XpK

28/12/2011

Ciclovia Pinheiros. Saída em Santo Amaro

Filed under: Sem categoria — XpK @ 10:53

Não apareceu em lugar nenhum a notícia, nem no site da CPTM. Alguns comentários eu li no facebook e só.

Entrou em funcionamento o acesso à ciclovia da Marginal Pinheiros pela Estação Santo Amaro da CPTM.

Sabendo disso, fui lá conferir.
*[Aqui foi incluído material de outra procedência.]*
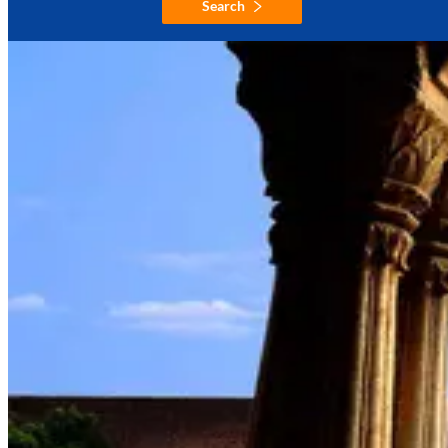
Search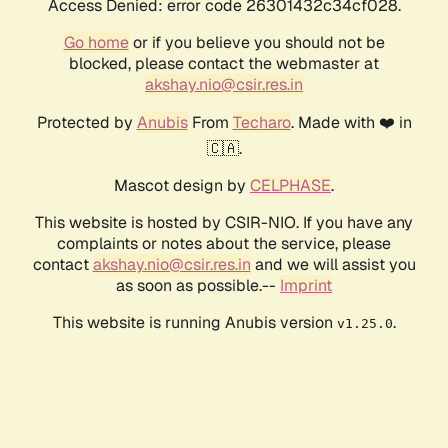
Access Denied: error code 26301432c34cf028.
Go home
or if you believe you should not be
blocked, please contact the webmaster at
akshay.nio@csir.res.in
Protected by
Anubis
From
Techaro
. Made with ❤️ in
🇨🇦.
Mascot design by
CELPHASE
.
This website is hosted by CSIR-NIO. If you have any
complaints or notes about the service, please
contact
akshay.nio@csir.res.in
and we will assist you
as soon as possible.--
Imprint
This website is running Anubis version
.
v1.25.0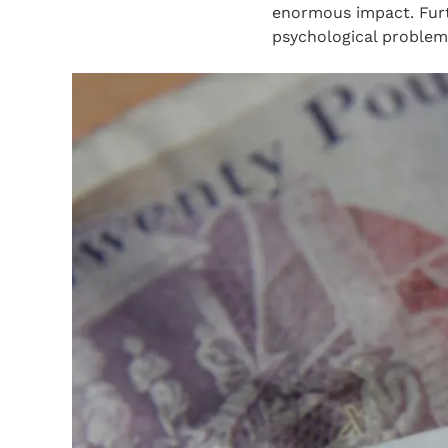
enormous impact. Furth
psychological problems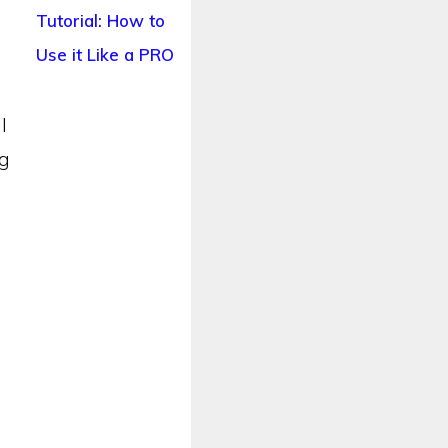
Tutorial: How to
Use it Like a PRO
l
og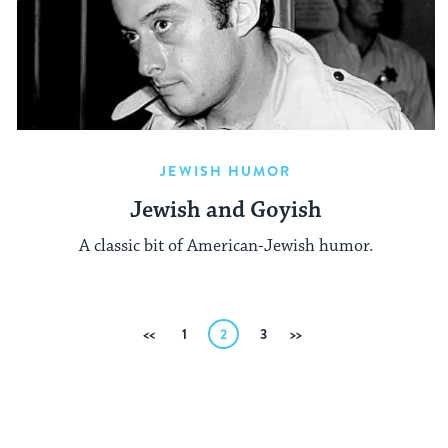
JEWISH HUMOR
Jewish and Goyish
A classic bit of American-Jewish humor.
Posts
Previous
1
2
3
Next
pagination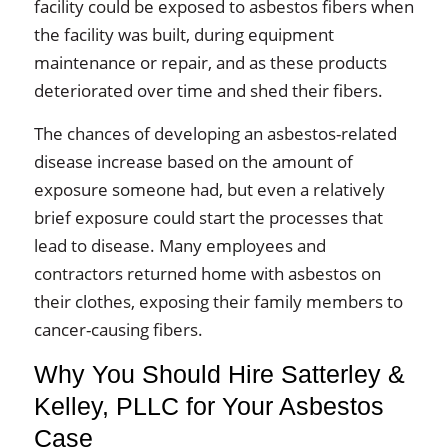
facility could be exposed to asbestos fibers when
the facility was built, during equipment
maintenance or repair, and as these products
deteriorated over time and shed their fibers.
The chances of developing an asbestos-related
disease increase based on the amount of
exposure someone had, but even a relatively
brief exposure could start the processes that
lead to disease. Many employees and
contractors returned home with asbestos on
their clothes, exposing their family members to
cancer-causing fibers.
Why You Should Hire Satterley &
Kelley, PLLC for Your Asbestos
Case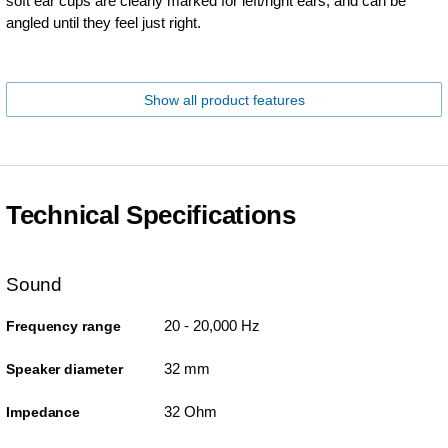
soft ear cups are clearly marked for left/right ears, and can be
angled until they feel just right.
Show all product features
Technical Specifications
Sound
20 - 20,000 Hz
Frequency range
32 mm
Speaker diameter
32 Ohm
Impedance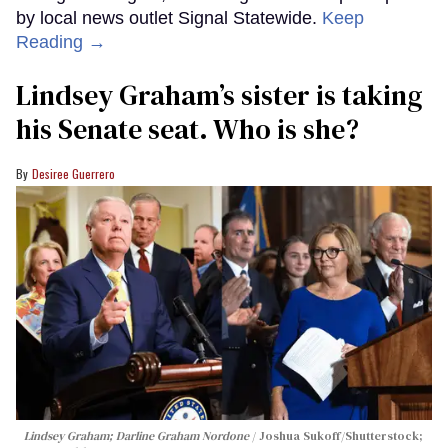
by local news outlet Signal Statewide.
Keep
Reading →
Lindsey Graham’s sister is taking
his Senate seat. Who is she?
Desiree Guerrero
Lindsey Graham; Darline Graham Nordone
Joshua Sukoff/Shutterstock;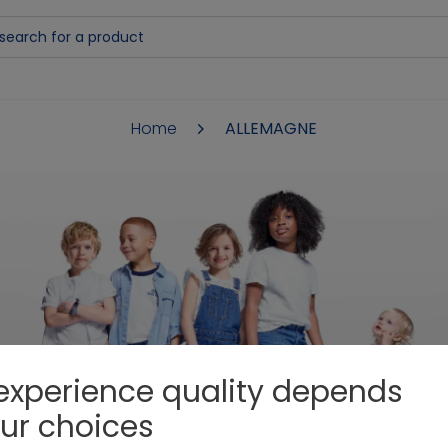
Home
ALLEMAGNE
DANKE
experience quality depends
ur choices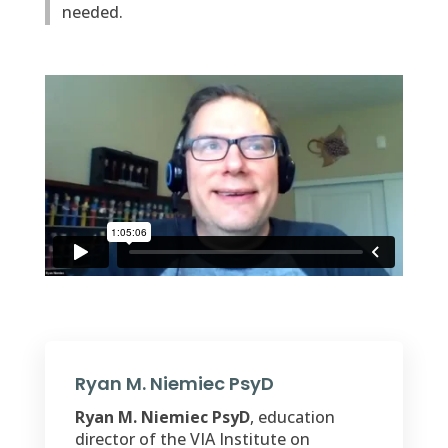
needed.
Ryan M. Niemiec PsyD
Ryan M. Niemiec PsyD
, education
director of the VIA Institute on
Moro no Jardim Tremembé, e trabalho no Centro Empresarial João Dias faz um par de meses.

Normalmente faço este trecho num ónibus fretado que vem de Guarulhos, mas a semana passada resolvi ir de bike (ainda não tinha o acesso Santo Amaro), cortando Mandaqui, Limão, Sumaré, Itaim Bibi, Brooklin e Granja Julieta.

Minha principal dificuldade se deu do Itaim em frente. As avenidas são carregadas, e desconheço os caminhos alternativos. Entrava numa rua e ia parar num lugar sem ‘conexão’ com o meu percurso.

Detalhe que o Centro Empresarial, tendo o tamanho que tem, não possui bicicletário. Tive que carregar a minha corrente de moto e deixar a bicicleta no paraciclo coberto do Extra.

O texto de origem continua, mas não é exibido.